Keywords

Algorithmic Approach

  1. A.

    In the setting of new onset diarrhea , history and physical examination are the first step with specific inquiry about risk factors for C. difficile colitis. Usually, the diarrhea is watery. The strongest risk factor is recent antibiotic use, and patients who are immunosuppressed or diagnosed with inflammatory bowel disease are at higher risk [1]. Physical examination should evaluate for abdominal distention and peritoneal signs.

  2. B.

    A diarrhea l specimen should be evaluated for C. difficile toxin [2].

  3. C.

    With a positive assay, the severity of colitis is determined next.
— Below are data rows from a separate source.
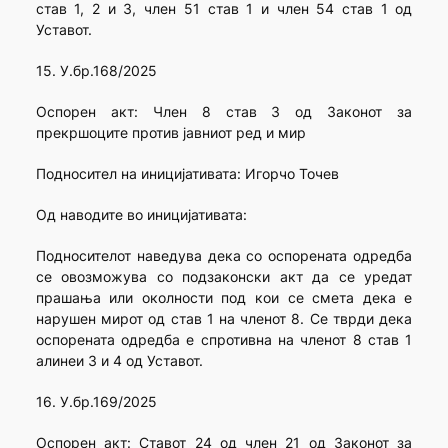
став 1, 2 и 3, член 51 став 1 и член 54 став 1 од
Уставот.
15. У.бр.168/2025
Оспорен акт: Член 8 став 3 од Законот за
прекршоците против јавниот ред и мир
Подносител на иницијативата: Игорчо Точев
Од наводите во иницијативата:
Подносителот наведува дека со оспорената одредба
се овозможува со подзаконски акт да се уредат
прашања или околности под кои се смета дека е
нарушен мирот од став 1 на членот 8. Се тврди дека
оспорената одредба е спротивна на членот 8 став 1
алинеи 3 и 4 од Уставот.
16. У.бр.169/2025
Оспорен акт: Ставот 24 од член 21 од Законот за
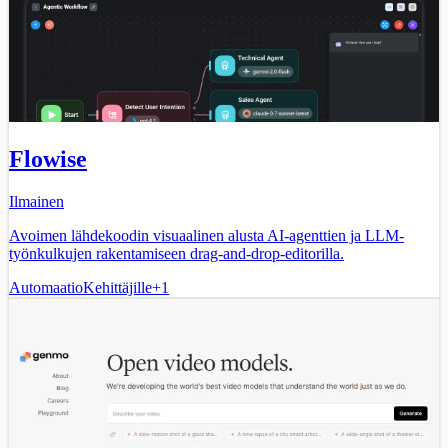
Flowise
Ilmainen
Avoimen lähdekoodin visuaalinen alusta AI-agenttien ja LLM-
työnkulkujen rakentamiseen drag-and-drop-editorilla.
Automaatio
Kehittäjille
+
1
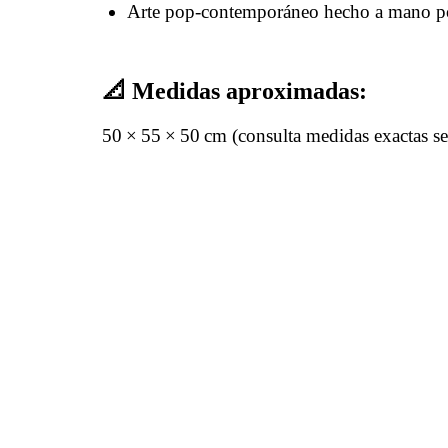
Arte pop-contemporáneo hecho a mano p
📐
Medidas aproximadas:
50 × 55 × 50 cm (consulta medidas exactas se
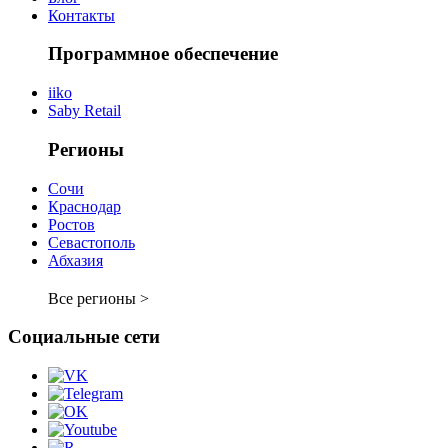
Контакты
Программное обеспечение
iiko
Saby Retail
Регионы
Сочи
Краснодар
Ростов
Севастополь
Абхазия
Все регионы >
Социальные сети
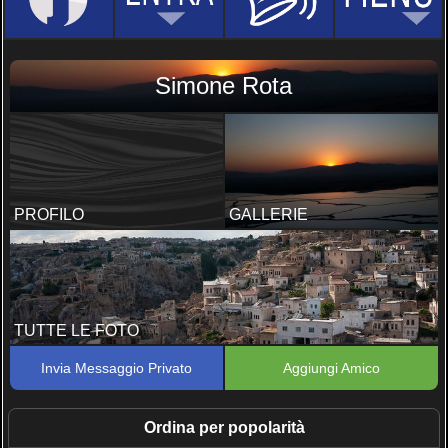
Simone Rota
PROFILO
GALLERIE
TUTTE LE FOTO
Invia Messaggio Privato
Aggiungi Amico
Ordina per popolarità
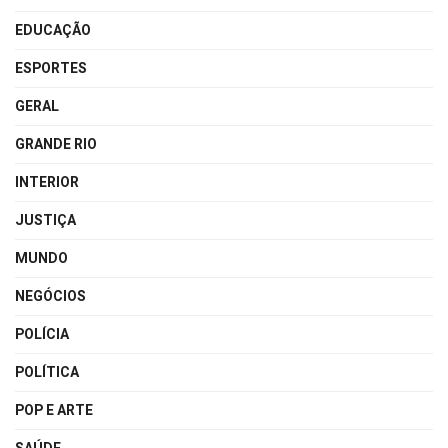
EDUCAÇÃO
ESPORTES
GERAL
GRANDE RIO
INTERIOR
JUSTIÇA
MUNDO
NEGÓCIOS
POLÍCIA
POLÍTICA
POP E ARTE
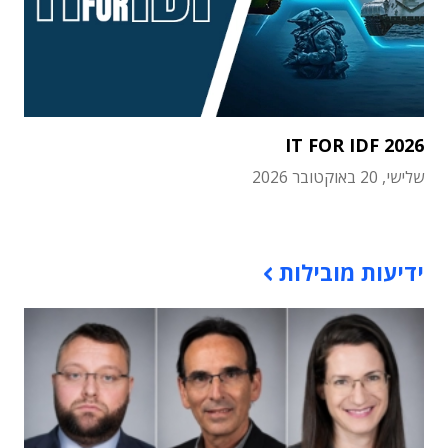
IT FOR IDF 2026
שלישי, 20 באוקטובר 2026
תוכן פרסומי
ידיעות מובילות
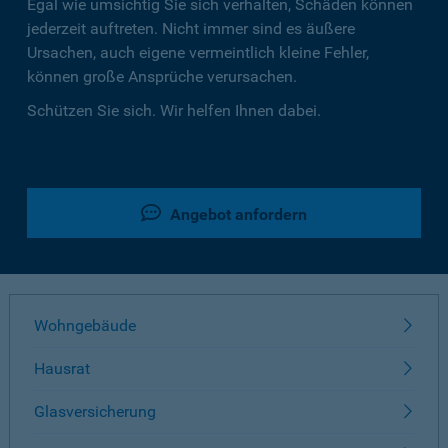
Egal wie umsichtig Sie sich verhalten, Schäden können
jederzeit auftreten. Nicht immer sind es äußere
Ursachen, auch eigene vermeintlich kleine Fehler,
können große Ansprüche verursachen.
Schützen Sie sich. Wir helfen Ihnen dabei.
Angebot anfordern
Wohngebäude
Hausrat
Glasversicherung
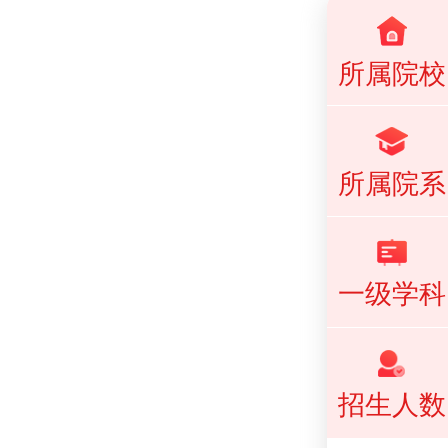
所属院校
所属院系
一级学科
招生人数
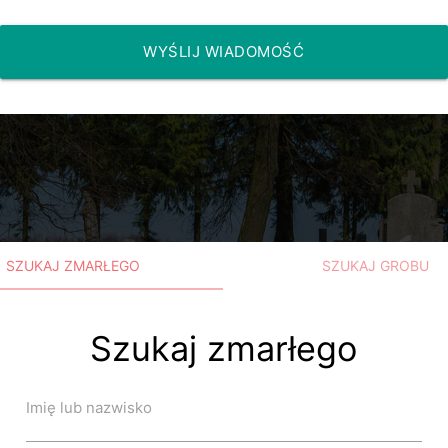
WYŚLIJ WIADOMOŚĆ
SZUKAJ ZMARŁEGO
SZUKAJ GROBU
Szukaj zmarłego
Imię lub nazwisko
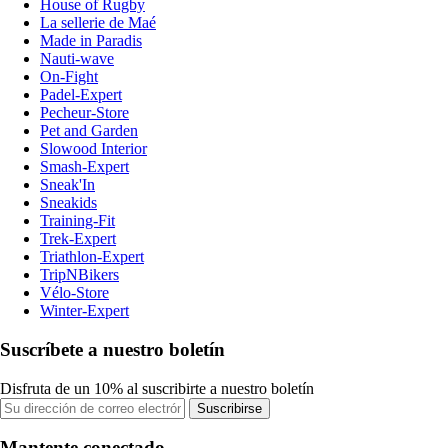
House of Rugby
La sellerie de Maé
Made in Paradis
Nauti-wave
On-Fight
Padel-Expert
Pecheur-Store
Pet and Garden
Slowood Interior
Smash-Expert
Sneak'In
Sneakids
Training-Fit
Trek-Expert
Triathlon-Expert
TripNBikers
Vélo-Store
Winter-Expert
Suscríbete a nuestro boletín
Disfruta de un 10% al suscribirte a nuestro boletín
Suscribirse
Mantente conectado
Vital signs and laboratory studies including complete blood count (CBC), electrolytes, renal function, and albumin should be obtained.

  4. D.

    Patients should be evaluated for fulminant C. difficile colitis, which includes systemic toxicity, hypotension, oliguria, tachycardia, or perforation [3]. A plain abdominal X-ray may be obtained to evaluate for toxic megacolon. With a concerning physical exam, a CT scan can assist in determining the extent of colonic inflammation and can further characterize signs of perforation or impending perforation with pneumatosis.

  5. E.

    If fulminant disease or perforation is identified, total abdominal colectomy with end ileostomy and a stapled rectal stump is the safest surgical option [4].

  6. F.

    Without peritoneal signs or perforation, antibiotic therapy in addition to supportive care is indicated. The antibiotic regimen chosen is based upon disease severity as listed below [5]:

    1. (a)

      Mild disease (WBC <15,000 and creatinine (Cr) less than 1.5 times baseline) is treated with oral or IV antibiotic therapy with metronidazole 500 mg tid for 10–14 days.

    2. (b)

      Severe disease (WBC >15,000 and/or Cr >1.5 times baseline Cr) is treated with 125 mg vancomycin PO qid for 10–14 days.

    3. (c)

      Severe-complicated disease is characterized by additional complicating factors, including ileus, shock requiring vasopressors, and megacolon, or worsening symptoms or lack of improvement after 5 days of antibiotic treatment. CT scans of the abdomen/pelvis should be obtained. Treatment: IV metronidazole 500 mg tid, PO vancomycin 125 mg qid, and if ileus: add vancomycin enema 500 mg qid.

  7. G.

    Continue to monitor patient for signs of C. difficile colitis. Patients who clinically worsen or do not respond to medical therapy should be evaluated for surgical intervention. Patients with refractory or recurrent disease should be considered for fecal microbiota transplant prior to surgical intervention [6].